While playing around in Adobe Photoshop Lightroom recently, I stumbled upon the settings that allow for analyzing images based on metadata recorded by the camera. It’s a great little tool for revealing how you see the world through the camera eye!
In December 2012 I moved to the Pentax K-5 II that I purchased with an 18-135mm walk-around kit lens. A couple of weeks later I bought a used 70-300mm zoom lens, and then in April of 2013 added a Sigma 10-20mm wide-angle lens to round out my system. When I did a quick analysis by lenses used, here is what I discovered:
K-5 II IMAGES TAKEN TO DATE 17,326
- 67% were with the 18-135mm at 11,218 images
- 6% were with the 5-300mm at 1,052 images
- 27% were with the 10-20mm at 5,056 images
I further analyzed these stats by looking at focal length and realized I often shoot at the extreme ends of my lenses. For example, I have taken many shots at the 18mm and 135mm focal lengths, and at the 10mm and 20mm focal lengths of my wide-angle lens. This tells me I often am wanting to go wider or zoom farther than the lens I am using will allow, and don’t because I am lazy and don’t want to change lenses, or don’t own a lens that allows me to do so. Since image quality often suffers at the extreme ends of lenses, it also tells me I should pay more attention to focal length and stay within the sweet spot of my lenses if possible.

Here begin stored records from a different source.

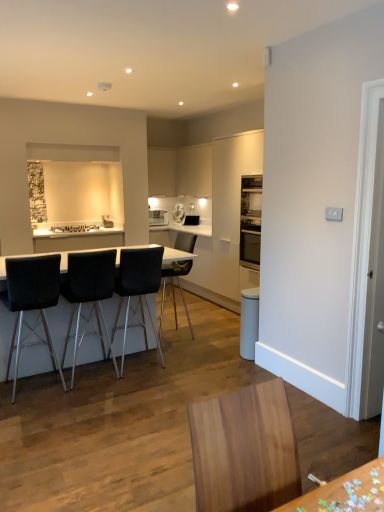 Locate an element on the screen. The width and height of the screenshot is (384, 512). vacant space in front of black leather chair at center, which is counted as the third chair, starting from the right is located at coordinates (91, 399). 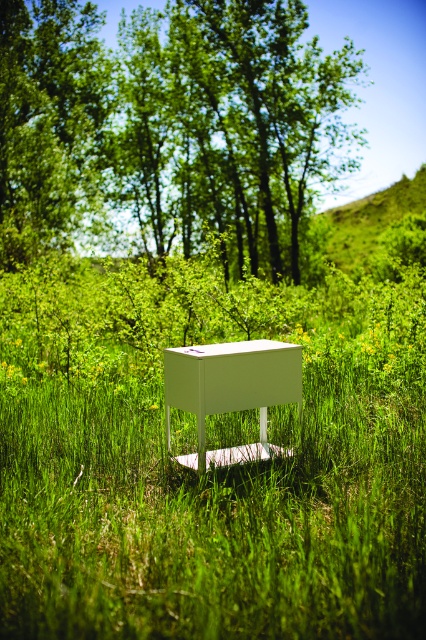 Question: Among these points, which one is farthest from the camera?

Choices:
 (A) (310, 189)
 (B) (2, 24)
 (C) (255, 356)

Answer: (A)

Question: Is green leafy trees at upper center above green leafy tree at upper center?

Choices:
 (A) yes
 (B) no

Answer: (B)

Question: Which point is farther from the camera taking this photo?

Choices:
 (A) (218, 404)
 (B) (57, 0)

Answer: (B)

Question: Can you confirm if green leafy tree at upper center is positioned to the left of white matte table at center?

Choices:
 (A) yes
 (B) no

Answer: (A)

Question: Can you confirm if green leafy tree at upper center is positioned to the right of white matte table at center?

Choices:
 (A) yes
 (B) no

Answer: (B)

Question: Which of the following is the farthest from the observer?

I also analyzed my images based on ISO (film speed), shutter speed and aperture. No big surprises here, just the realization that I change settings a lot based on subject matter.

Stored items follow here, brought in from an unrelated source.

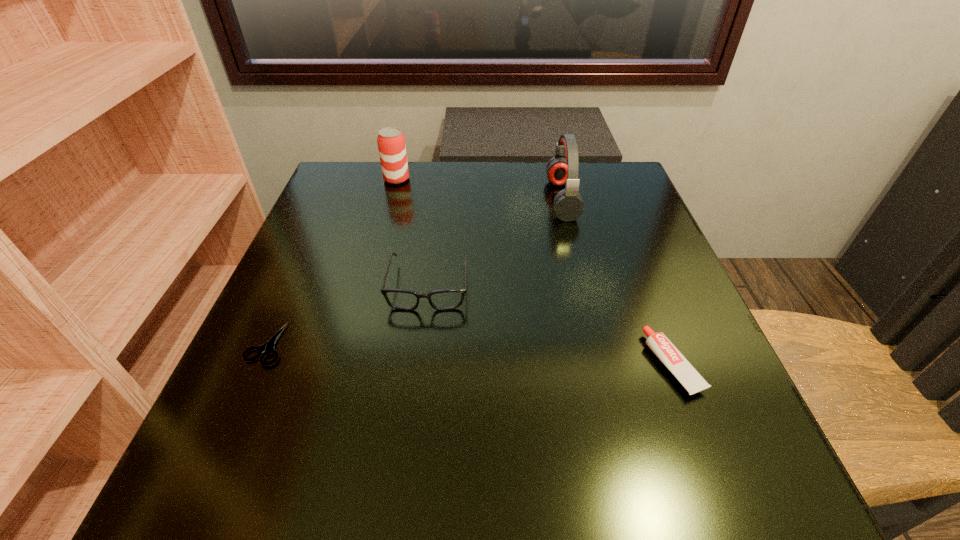 This screenshot has width=960, height=540. I want to click on vacant region located 0.070m on the ear cups of the earphone, so point(519,199).

The width and height of the screenshot is (960, 540). I want to click on vacant space situated 0.260m on the ear cups of the earphone, so click(x=441, y=199).

Locate an element on the screen. vacant space situated on the ear cups of the earphone is located at coordinates (383, 199).

Identify the location of free spot located 0.250m on the right of the fourth object from right to left. (507, 179).

Locate an element on the screen. Image resolution: width=960 pixels, height=540 pixels. blank space located 0.330m on the front-facing side of the third object from right to left is located at coordinates (401, 508).

Locate an element on the screen. free space located on the back of the second shortest object is located at coordinates (628, 248).

Find the location of a particular element. vacant space located 0.090m on the back of the leftmost object is located at coordinates (293, 287).

Where is `earphone present at the far edge`? The width and height of the screenshot is (960, 540). earphone present at the far edge is located at coordinates (562, 169).

You are a GUI agent. You are given a task and a screenshot of the screen. Output one action in this format:
    pyautogui.click(x=<x>, y=<y>)
    Task: Click on the beer can that is positioned at the far edge
    The width and height of the screenshot is (960, 540).
    Given the screenshot: What is the action you would take?
    pyautogui.click(x=391, y=141)

Where is `beer can situated at the left edge`? This screenshot has height=540, width=960. beer can situated at the left edge is located at coordinates (391, 141).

A big take home lesson from this exercise was that I tend to see the world through my camera quite broadly! This makes sense because I tend to think in systems, prefer to see the forest over the trees, and like to push the limits of my awareness. Whatever program you use to catalogue images, check and see if it allows you to analyze your pictures by metadata. I love how the camera eye can reveal much about how we see the world!